Студенцов заинтересовался, снял очки и близоруко пригляделся.
— Так это Колобков?
— Собственной персоной.
Вениамин Иванович в свою очередь спросил:
— А вы, догадываюсь, Студенцов. Рад познакомиться. — Подумал о чем-то и добавил: — Так и знал, что вы у них за верховода.
— Как это — знал? — насмешливо спросил Студенцов.
— Выгораживали они вас… дружно! Практика подсказывает, — не без самодовольства пояснил Вениамин Иванович, — кого выгораживают, тот и верховод.
— Удивительный вывод вы сделали из практики. После вашего запроса в учреждение на меня еще пришла анонимка: как я могу врачевать, если… ну и прочее.

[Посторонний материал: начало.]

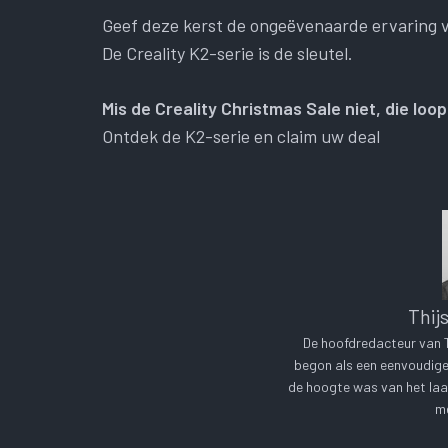
Geef deze kerst de ongeëvenaarde ervaring v
De Creality K2-serie is de sleutel.
Mis de Creality Christmas Sale niet, die lo
Ontdek de K2-serie en claim uw deal
Thij
De hoofdredacteur van Te
begon als een eenvoudige 
de hoogte was van het laa
me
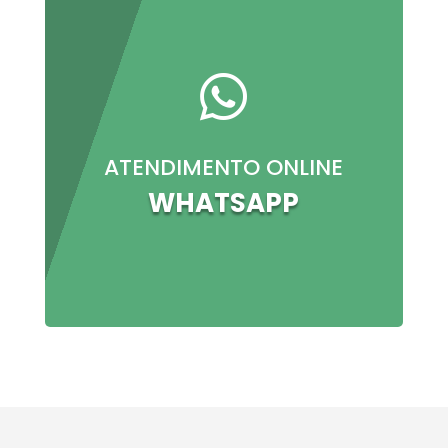

ATENDIMENTO ONLINE
WHATSAPP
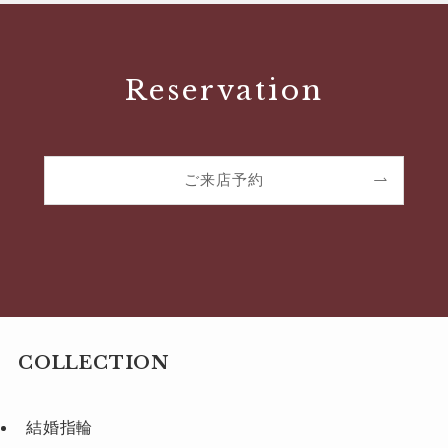
Reservation
ご来店予約
COLLECTION
結婚指輪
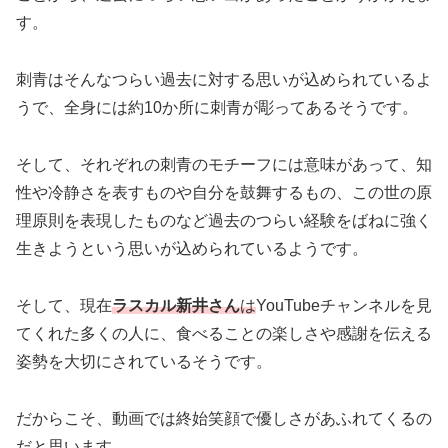
す。
刺青はそんなつらい過去に対する思いが込められているよ
うで、全身には約10か所に刺青が彫ってあるそうです。
そして、それぞれの刺青のモチーフには意味があって、知
性や冷静さを表すものや自分を鼓舞するもの、この世の原
理原則を表現したものなど過去のつらい経験をばねに強く
生きようという思いが込められているようです。
そして、現在
ラスカル新井さん
は
YouTubeチャンネルを見
てくれた多くの人に、食べることの楽しさや感謝を伝える
姿勢を大切にされているそうです。
だからこそ、動画では終始笑顔で優しさがあふれてくるの
だと思います。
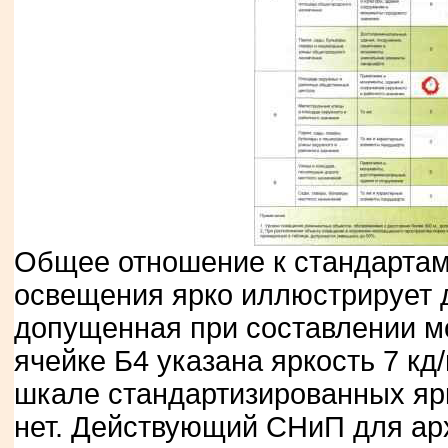
Общее отношение к стандартам
освещения ярко иллюстрирует 
допущенная при составлении м
ячейке Б4 указана яркость 7 кд/
шкале стандартизированных яр
нет. Действующий СНиП для ар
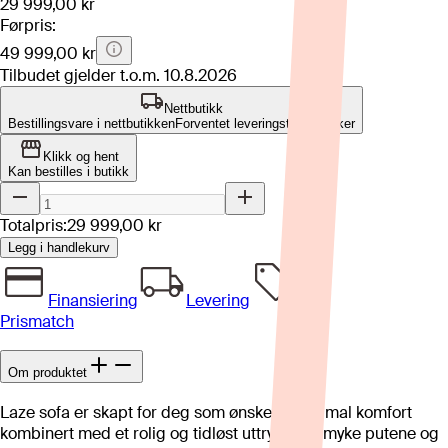
29 999,00 kr
Førpris:
49 999,00 kr
Tilbudet gjelder t.o.m.
10.8.2026
Nettbutikk
Bestillingsvare i nettbutikken
Forventet leveringstid: 4-8 uker
Klikk og hent
Kan bestilles i butikk
Totalpris:
29 999,00 kr
Legg i handlekurv
Finansiering
Levering
Prismatch
Om produktet
Laze sofa er skapt for deg som ønsker maksimal komfort
kombinert med et rolig og tidløst uttrykk. De myke putene og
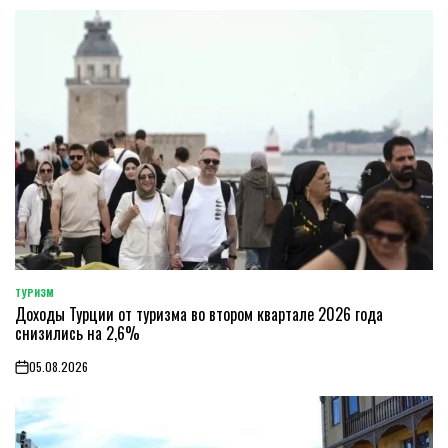
ТУРИЗМ
POSTED
Доходы Турции от туризма во втором квартале 2026 года
IN
снизились на 2,6%
05.08.2026
on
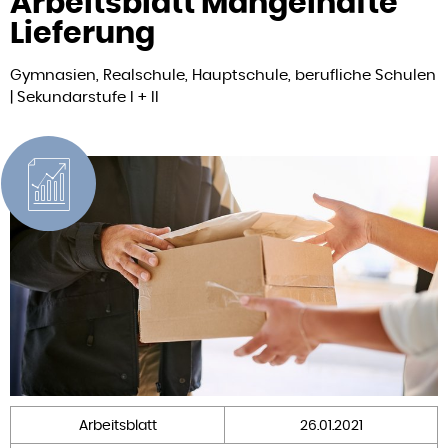
Arbeitsblatt Mangelhafte
Lieferung
Gymnasien, Realschule, Hauptschule, berufliche Schulen
| Sekundarstufe I + II
Arbeitsblatt
26.01.2021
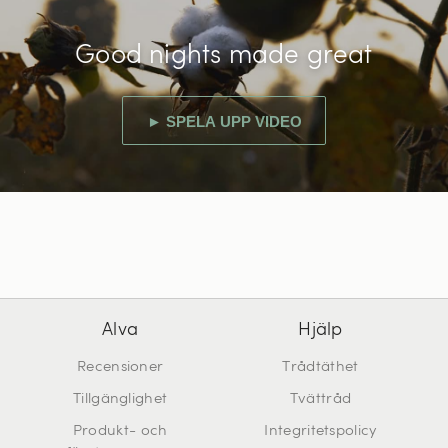
Good nights made great
► SPELA UPP VIDEO
Alva
Hjälp
Recensioner
Trådtäthet
Tillgänglighet
Tvättråd
Produkt- och
Integritetspolicy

Не вы писали?
Вениамин Иванович оскорбился:
— Как вы можете?
— Верховод все может, — спокойно сказал Студенцов.
Ломовцев настойчиво теребил Вениамина Ивановича за рукав.
— Ответить-то вы можете?
— Это о характеристиках? — справился следователь, и мальчишеское лицо его опять покрылось густой краской. — Дело-то надо было закрыть. А как я его закрою, так ничего и не предприняв?
Смотрели на него внимательно, но без вражды. Ломовцев опять спросил:
— Значит, вы это сделали без зла на нас?
— Скажете! — возмутился Вениамин Иванович. — У меня не было пристрастия, тем более я с самого начала знал, что вы не виноваты.
— Ну, история! — Ломовцева даже подкинуло от возбуждения, подтянул следователя за рукав к себе, выговорил в лицо: — Да мы виноваты! А узналось сегодня. Оказывается, доктор ударил его разок, в медицинских целях, иначе человек мог стать душевнобольным. Спасая его, ударил. Как вы на это посмотрите?
— Доктор у вас верховод, — уверенно сказал Вениамин Иванович.
— Здрасьте — прощай! — Ломовцев безнадежно махнул рукой. — Пропустите его к родственнице, — посоветовал он Студенцову.
— Вот что, — предложил Студенцов, когда Вениамин Иванович ушел, — жена дома, наверно, приготовила что-нибудь вкусненькое. Сейчас закончу дела, и пойдем посидим чуток. Подождите меня внизу.
Головнин подумал, что Николай и Нинка переживают сейчас второй медовый месяц, им не до гостей, сказал:
— В другой раз. Сегодня мы пойдем в торговую точку. — И к Ломовцеву: — Есть в нашем городе такие?